-------- TASK DATA --------

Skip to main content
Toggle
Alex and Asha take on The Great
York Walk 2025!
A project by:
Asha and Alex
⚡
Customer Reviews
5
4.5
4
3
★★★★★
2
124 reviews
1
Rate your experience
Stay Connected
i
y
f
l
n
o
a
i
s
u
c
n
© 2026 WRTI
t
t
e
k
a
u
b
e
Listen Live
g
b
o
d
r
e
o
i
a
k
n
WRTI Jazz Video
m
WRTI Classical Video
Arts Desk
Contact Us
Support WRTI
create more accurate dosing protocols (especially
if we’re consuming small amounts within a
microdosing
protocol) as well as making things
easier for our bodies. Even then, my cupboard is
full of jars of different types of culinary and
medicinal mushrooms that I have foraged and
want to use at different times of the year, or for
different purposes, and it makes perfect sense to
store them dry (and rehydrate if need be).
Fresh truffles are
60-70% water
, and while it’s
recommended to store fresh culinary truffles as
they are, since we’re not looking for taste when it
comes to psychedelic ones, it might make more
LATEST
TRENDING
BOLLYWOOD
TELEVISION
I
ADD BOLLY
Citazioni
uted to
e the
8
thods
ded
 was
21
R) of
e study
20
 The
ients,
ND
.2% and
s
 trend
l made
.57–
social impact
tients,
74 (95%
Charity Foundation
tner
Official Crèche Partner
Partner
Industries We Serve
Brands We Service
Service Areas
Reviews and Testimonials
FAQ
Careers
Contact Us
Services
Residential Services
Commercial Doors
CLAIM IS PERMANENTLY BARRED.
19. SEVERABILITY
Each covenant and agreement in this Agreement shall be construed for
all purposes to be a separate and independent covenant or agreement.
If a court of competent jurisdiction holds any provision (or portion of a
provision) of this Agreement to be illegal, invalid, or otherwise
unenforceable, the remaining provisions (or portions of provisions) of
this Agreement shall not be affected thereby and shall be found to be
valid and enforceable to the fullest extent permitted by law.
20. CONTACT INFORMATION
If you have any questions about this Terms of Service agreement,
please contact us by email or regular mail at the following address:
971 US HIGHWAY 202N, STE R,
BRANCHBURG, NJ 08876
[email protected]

--------
-------- TASK DATA --------

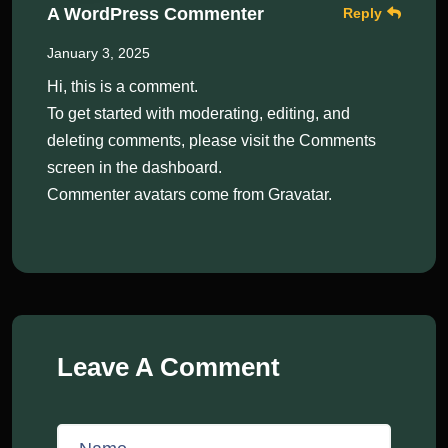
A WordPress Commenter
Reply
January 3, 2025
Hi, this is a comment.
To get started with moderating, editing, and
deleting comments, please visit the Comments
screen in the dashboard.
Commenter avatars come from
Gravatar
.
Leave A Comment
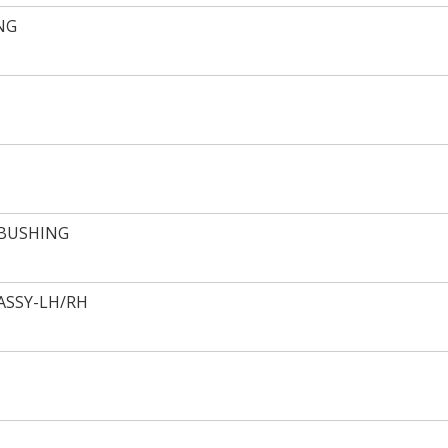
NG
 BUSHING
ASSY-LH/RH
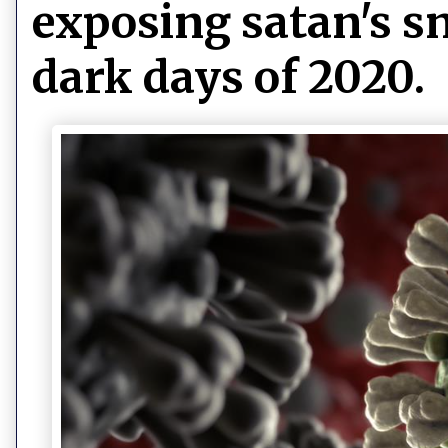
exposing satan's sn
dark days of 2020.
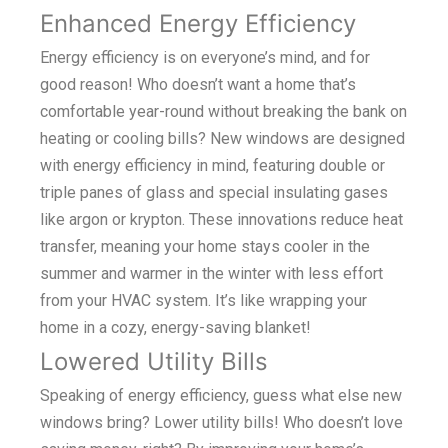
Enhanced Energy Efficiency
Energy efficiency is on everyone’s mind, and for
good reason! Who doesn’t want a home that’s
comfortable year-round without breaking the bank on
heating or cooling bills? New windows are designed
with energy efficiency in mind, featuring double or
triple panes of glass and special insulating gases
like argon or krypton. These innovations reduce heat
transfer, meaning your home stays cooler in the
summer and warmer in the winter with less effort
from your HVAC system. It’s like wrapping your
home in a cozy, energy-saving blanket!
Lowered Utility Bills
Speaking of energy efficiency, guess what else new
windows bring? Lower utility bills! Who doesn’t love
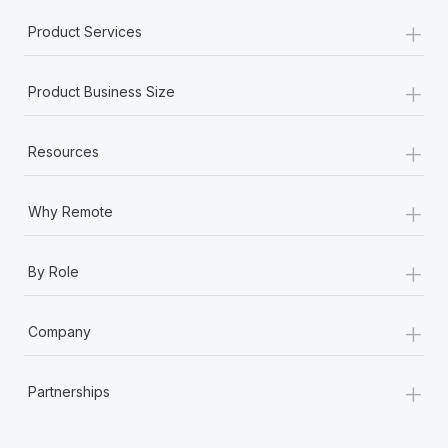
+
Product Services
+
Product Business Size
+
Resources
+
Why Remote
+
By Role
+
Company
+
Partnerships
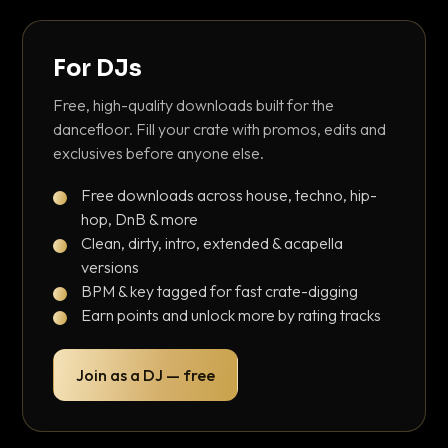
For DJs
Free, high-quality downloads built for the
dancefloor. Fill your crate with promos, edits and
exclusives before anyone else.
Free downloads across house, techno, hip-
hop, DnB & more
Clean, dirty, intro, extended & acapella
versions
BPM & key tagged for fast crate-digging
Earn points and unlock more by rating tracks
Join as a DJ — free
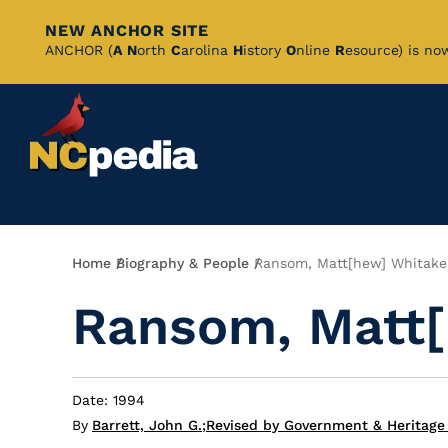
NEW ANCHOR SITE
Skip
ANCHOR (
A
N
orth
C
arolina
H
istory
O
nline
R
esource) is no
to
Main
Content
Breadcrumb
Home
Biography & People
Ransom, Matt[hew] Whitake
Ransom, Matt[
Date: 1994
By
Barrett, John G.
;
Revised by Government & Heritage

--------

EXERCISE DETAILS: Pull out all lines from the listing that contain the string "store".

REPLY:
store them dry (and rehydrate if need be).
recommended to store fresh culinary truffles as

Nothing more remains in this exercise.